#### [Brief]
Repeat verbatim only the lines from the opening of the material below through the one that contains "профессиональная, научная и техническая".
Segment Open
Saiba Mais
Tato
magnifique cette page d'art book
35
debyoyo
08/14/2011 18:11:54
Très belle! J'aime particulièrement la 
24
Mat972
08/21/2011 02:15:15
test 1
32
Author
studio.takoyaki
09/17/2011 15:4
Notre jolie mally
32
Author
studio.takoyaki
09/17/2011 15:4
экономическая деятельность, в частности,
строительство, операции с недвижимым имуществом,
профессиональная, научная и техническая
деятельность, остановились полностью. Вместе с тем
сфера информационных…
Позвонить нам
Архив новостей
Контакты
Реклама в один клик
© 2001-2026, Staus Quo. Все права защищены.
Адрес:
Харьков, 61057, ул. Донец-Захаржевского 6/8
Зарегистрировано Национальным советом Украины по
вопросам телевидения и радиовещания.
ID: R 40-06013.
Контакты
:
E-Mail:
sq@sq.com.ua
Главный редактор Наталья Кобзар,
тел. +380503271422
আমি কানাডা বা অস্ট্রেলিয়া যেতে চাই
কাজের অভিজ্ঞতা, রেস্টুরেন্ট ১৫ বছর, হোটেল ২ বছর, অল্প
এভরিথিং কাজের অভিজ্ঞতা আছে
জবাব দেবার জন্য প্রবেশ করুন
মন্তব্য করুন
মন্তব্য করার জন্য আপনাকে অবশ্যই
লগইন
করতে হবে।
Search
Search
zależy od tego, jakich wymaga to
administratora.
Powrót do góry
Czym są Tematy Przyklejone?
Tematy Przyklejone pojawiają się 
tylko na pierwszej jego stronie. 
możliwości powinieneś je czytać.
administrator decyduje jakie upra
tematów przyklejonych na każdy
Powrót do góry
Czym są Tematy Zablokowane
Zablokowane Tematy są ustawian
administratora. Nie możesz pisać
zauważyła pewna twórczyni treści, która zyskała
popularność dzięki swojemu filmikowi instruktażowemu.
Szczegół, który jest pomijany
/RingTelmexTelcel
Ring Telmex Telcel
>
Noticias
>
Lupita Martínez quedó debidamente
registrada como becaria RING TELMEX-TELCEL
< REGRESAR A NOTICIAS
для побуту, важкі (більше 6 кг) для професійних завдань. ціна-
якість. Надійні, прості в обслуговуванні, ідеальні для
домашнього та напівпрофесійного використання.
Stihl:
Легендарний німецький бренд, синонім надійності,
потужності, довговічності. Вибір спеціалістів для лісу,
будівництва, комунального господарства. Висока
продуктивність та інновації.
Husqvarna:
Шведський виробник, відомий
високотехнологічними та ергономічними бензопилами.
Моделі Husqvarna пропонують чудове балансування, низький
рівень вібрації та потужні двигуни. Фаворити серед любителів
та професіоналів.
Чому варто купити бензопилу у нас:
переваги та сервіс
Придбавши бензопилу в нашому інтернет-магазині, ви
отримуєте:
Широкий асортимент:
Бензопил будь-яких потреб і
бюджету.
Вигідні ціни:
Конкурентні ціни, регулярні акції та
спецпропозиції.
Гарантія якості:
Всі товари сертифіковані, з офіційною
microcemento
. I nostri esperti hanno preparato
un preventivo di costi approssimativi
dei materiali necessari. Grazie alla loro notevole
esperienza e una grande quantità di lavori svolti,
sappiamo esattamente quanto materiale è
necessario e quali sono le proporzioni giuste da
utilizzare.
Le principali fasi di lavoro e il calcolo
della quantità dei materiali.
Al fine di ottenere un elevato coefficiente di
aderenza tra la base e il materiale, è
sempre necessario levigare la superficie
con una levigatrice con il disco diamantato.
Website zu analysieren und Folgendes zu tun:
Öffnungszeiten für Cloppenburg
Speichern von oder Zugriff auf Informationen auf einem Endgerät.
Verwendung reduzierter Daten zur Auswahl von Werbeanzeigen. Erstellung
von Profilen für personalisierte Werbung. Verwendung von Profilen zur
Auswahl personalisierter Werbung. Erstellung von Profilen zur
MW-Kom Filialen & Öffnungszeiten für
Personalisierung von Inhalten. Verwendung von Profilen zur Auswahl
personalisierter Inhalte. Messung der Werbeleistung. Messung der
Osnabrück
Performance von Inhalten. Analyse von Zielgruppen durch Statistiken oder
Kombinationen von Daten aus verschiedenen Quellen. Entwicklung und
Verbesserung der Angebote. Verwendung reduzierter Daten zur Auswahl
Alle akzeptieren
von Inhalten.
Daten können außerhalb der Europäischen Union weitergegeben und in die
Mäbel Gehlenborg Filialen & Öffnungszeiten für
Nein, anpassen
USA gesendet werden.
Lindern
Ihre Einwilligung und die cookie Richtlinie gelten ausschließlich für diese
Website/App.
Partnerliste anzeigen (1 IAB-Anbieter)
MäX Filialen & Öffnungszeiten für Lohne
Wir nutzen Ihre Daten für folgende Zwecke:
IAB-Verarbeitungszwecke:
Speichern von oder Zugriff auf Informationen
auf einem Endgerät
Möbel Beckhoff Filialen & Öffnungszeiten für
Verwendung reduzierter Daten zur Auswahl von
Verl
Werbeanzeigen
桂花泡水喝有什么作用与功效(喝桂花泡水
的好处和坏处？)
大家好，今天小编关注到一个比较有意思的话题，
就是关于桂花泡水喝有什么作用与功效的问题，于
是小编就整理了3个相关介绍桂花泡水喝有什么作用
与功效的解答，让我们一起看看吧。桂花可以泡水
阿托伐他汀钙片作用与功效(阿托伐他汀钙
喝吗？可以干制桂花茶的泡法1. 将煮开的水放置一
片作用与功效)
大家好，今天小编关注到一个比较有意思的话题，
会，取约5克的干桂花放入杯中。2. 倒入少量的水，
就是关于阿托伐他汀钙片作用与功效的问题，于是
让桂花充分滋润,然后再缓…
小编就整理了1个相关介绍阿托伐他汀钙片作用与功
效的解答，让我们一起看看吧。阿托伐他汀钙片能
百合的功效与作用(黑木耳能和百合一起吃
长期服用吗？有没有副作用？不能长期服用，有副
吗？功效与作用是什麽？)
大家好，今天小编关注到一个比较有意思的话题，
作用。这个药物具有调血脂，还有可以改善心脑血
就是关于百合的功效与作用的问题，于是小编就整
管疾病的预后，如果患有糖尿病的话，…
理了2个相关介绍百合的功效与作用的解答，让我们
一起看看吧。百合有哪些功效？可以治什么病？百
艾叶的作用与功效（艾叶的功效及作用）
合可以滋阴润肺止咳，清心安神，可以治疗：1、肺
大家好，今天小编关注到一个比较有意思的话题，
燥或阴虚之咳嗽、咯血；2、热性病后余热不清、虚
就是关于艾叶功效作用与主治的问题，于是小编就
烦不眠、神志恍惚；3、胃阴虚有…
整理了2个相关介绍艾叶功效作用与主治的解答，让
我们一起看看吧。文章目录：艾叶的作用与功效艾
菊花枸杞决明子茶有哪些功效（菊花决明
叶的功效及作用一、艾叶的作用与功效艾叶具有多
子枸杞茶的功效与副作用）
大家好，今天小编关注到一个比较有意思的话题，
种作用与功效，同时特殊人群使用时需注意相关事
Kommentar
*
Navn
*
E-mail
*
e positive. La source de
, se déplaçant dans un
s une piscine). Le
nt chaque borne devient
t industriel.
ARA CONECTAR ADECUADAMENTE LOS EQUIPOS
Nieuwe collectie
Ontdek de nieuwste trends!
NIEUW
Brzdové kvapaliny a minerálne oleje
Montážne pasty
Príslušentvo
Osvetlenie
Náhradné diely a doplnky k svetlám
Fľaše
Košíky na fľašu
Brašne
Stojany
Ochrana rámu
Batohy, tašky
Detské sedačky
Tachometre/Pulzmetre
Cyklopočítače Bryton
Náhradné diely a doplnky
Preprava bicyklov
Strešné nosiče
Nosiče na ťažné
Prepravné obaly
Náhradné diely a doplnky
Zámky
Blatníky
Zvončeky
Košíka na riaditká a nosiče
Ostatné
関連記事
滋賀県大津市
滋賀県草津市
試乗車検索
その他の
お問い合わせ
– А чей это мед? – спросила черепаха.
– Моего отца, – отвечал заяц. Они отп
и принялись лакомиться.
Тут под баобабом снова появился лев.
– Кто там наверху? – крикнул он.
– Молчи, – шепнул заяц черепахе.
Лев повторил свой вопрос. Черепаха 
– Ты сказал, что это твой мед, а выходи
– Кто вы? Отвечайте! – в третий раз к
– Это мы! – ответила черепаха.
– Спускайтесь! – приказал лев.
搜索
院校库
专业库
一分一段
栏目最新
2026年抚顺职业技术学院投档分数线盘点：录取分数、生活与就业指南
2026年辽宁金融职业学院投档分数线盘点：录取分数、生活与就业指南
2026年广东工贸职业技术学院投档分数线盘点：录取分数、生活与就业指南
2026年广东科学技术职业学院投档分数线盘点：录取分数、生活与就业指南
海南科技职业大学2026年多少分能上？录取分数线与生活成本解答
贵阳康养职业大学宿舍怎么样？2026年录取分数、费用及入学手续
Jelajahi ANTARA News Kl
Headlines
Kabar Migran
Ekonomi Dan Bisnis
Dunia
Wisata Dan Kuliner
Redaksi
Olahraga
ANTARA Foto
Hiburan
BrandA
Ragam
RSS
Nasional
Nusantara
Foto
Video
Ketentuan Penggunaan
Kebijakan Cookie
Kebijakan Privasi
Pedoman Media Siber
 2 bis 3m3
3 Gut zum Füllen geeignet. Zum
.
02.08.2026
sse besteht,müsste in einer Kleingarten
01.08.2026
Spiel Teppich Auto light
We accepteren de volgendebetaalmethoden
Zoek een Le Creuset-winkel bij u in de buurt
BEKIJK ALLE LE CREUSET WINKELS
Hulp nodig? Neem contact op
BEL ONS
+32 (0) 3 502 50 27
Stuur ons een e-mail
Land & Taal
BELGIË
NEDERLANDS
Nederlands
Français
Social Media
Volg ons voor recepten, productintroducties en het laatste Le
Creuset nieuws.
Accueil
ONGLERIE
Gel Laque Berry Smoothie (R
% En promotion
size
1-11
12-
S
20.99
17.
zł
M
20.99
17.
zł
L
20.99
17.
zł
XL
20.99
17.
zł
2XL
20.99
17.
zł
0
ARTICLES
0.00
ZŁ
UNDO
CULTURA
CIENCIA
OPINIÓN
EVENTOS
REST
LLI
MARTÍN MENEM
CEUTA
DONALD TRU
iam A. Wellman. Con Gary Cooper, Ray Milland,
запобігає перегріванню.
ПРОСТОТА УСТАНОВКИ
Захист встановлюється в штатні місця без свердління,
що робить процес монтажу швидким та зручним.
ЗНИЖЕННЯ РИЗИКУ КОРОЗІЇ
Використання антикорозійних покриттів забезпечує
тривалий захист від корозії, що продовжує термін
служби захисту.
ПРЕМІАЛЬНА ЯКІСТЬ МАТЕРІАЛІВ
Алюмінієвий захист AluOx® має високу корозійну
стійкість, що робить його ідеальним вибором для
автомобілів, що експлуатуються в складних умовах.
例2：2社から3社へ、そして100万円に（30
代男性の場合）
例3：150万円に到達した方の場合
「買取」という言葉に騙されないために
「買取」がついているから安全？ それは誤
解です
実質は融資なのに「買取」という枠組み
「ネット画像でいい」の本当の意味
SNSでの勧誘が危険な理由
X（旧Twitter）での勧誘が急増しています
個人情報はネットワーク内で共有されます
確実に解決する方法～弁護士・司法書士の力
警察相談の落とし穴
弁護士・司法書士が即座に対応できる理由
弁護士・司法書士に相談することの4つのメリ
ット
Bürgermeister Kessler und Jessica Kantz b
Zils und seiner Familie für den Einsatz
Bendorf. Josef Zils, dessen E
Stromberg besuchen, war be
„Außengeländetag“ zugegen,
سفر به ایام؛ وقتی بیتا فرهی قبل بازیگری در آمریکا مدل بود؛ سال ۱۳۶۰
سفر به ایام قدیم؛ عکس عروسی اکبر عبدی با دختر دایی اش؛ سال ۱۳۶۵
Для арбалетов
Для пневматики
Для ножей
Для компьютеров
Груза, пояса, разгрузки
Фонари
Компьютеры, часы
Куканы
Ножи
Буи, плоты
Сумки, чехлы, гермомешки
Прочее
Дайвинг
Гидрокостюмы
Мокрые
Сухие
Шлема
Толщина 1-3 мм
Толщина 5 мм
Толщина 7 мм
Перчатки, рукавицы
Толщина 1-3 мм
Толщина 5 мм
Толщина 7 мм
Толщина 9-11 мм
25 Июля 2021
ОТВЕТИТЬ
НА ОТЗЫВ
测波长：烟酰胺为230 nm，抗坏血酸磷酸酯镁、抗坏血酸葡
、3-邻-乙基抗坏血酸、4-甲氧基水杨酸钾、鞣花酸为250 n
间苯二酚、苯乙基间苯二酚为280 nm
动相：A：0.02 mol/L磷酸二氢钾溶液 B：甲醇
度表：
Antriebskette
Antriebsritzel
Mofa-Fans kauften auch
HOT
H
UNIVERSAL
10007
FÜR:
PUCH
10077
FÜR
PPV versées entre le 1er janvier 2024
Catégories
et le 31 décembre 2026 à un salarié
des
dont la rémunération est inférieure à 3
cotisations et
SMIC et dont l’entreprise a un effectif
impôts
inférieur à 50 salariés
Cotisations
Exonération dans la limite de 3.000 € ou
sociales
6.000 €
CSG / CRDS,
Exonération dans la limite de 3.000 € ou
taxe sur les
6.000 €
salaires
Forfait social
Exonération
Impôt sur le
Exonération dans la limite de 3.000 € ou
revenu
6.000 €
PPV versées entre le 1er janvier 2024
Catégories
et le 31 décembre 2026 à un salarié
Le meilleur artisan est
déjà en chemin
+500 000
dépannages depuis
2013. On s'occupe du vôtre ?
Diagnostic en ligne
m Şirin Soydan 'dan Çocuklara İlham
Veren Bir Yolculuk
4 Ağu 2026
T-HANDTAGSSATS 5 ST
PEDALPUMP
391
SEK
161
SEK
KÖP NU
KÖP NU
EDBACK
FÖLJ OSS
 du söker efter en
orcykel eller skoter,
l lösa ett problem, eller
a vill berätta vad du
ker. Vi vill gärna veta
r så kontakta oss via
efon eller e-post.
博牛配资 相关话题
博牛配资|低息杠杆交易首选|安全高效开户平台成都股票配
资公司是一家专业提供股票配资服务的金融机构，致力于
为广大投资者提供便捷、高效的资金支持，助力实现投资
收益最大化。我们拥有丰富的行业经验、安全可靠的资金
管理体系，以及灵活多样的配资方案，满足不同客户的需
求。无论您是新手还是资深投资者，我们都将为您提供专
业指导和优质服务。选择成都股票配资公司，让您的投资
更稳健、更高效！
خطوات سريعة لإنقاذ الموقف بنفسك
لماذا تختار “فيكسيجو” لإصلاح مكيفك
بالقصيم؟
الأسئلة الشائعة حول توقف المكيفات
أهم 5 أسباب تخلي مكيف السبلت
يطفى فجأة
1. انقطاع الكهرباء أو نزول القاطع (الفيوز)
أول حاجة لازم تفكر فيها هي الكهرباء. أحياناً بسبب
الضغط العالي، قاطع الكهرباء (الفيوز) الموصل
Segment Closed
#### [Task result]
Saiba Mais
Tato
magnifique cette page d'art book
35
debyoyo
08/14/2011 18:11:54
Très belle! J'aime particulièrement la 
24
Mat972
08/21/2011 02:15:15
test 1
32
Author
studio.takoyaki
09/17/2011 15:4
Notre jolie mally
32
Author
studio.takoyaki
09/17/2011 15:4
экономическая деятельность, в частности,
строительство, операции с недвижимым имуществом,
профессиональная, научная и техническая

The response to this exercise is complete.